- **AIM OF THE EXERCISE**
Please reproduce the entries that follow without a single difference.
[Opening DATA TO EXAMINE section]
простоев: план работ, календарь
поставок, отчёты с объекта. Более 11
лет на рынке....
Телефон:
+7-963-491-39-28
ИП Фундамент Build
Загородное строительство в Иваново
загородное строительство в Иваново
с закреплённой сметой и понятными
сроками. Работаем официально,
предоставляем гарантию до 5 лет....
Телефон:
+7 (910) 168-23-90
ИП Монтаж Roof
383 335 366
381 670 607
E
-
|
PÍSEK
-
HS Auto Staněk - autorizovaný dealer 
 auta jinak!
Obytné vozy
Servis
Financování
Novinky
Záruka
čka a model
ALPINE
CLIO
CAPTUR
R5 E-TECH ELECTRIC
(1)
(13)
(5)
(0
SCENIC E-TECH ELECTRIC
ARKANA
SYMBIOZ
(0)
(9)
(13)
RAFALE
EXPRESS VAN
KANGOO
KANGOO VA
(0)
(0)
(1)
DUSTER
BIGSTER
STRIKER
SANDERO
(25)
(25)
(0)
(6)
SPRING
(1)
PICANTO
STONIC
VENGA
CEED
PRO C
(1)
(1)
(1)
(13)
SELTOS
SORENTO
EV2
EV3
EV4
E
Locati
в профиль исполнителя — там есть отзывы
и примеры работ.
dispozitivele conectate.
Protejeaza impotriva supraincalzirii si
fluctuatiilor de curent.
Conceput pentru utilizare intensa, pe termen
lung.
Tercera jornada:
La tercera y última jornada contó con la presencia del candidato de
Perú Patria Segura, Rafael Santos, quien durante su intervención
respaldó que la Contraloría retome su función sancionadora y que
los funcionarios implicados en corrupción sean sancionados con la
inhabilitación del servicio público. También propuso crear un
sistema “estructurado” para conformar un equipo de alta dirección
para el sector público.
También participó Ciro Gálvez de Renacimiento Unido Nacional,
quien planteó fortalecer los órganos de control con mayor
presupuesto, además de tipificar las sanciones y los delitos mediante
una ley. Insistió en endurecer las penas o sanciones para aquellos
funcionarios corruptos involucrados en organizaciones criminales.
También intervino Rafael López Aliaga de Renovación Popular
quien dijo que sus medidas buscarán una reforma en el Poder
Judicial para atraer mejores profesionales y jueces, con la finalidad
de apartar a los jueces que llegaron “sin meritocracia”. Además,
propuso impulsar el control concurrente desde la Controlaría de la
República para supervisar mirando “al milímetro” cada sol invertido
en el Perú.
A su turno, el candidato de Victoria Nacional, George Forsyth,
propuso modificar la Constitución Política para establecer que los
[Closing DATA TO EXAMINE section]
- **SOLUTION TO THE EXERCISE**
простоев: план работ, календарь
поставок, отчёты с объекта. Более 11
лет на рынке....
Телефон:
+7-963-491-39-28
ИП Фундамент Build
Загородное строительство в Иваново
загородное строительство в Иваново
с закреплённой сметой и понятными
сроками. Работаем официально,
предоставляем гарантию до 5 лет....
Телефон:
+7 (910) 168-23-90
ИП Монтаж Roof
383 335 366
381 670 607
E
-
|
PÍSEK
-
HS Auto Staněk - autorizovaný dealer 
 auta jinak!
Obytné vozy
Servis
Financování
Novinky
Záruka
čka a model
ALPINE
CLIO
CAPTUR
R5 E-TECH ELECTRIC
(1)
(13)
(5)
(0
SCENIC E-TECH ELECTRIC
ARKANA
SYMBIOZ
(0)
(9)
(13)
RAFALE
EXPRESS VAN
KANGOO
KANGOO VA
(0)
(0)
(1)
DUSTER
BIGSTER
STRIKER
SANDERO
(25)
(25)
(0)
(6)
SPRING
(1)
PICANTO
STONIC
VENGA
CEED
PRO C
(1)
(1)
(1)
(13)
SELTOS
SORENTO
EV2
EV3
EV4
E
Locati
в профиль исполнителя — там есть отзывы
и примеры работ.
dispozitivele conectate.
Protejeaza impotriva supraincalzirii si
fluctuatiilor de curent.
Conceput pentru utilizare intensa, pe termen
lung.
Tercera jornada:
La tercera y última jornada contó con la presencia del candidato de
Perú Patria Segura, Rafael Santos, quien durante su intervención
respaldó que la Contraloría retome su función sancionadora y que
los funcionarios implicados en corrupción sean sancionados con la
inhabilitación del servicio público. También propuso crear un
sistema “estructurado” para conformar un equipo de alta dirección
para el sector público.
También participó Ciro Gálvez de Renacimiento Unido Nacional,
quien planteó fortalecer los órganos de control con mayor
presupuesto, además de tipificar las sanciones y los delitos mediante
una ley. Insistió en endurecer las penas o sanciones para aquellos
funcionarios corruptos involucrados en organizaciones criminales.
También intervino Rafael López Aliaga de Renovación Popular
quien dijo que sus medidas buscarán una reforma en el Poder
Judicial para atraer mejores profesionales y jueces, con la finalidad
de apartar a los jueces que llegaron “sin meritocracia”. Además,
propuso impulsar el control concurrente desde la Controlaría de la
República para supervisar mirando “al milímetro” cada sol invertido
en el Perú.
A su turno, el candidato de Victoria Nacional, George Forsyth,
propuso modificar la Constitución Política para establecer que los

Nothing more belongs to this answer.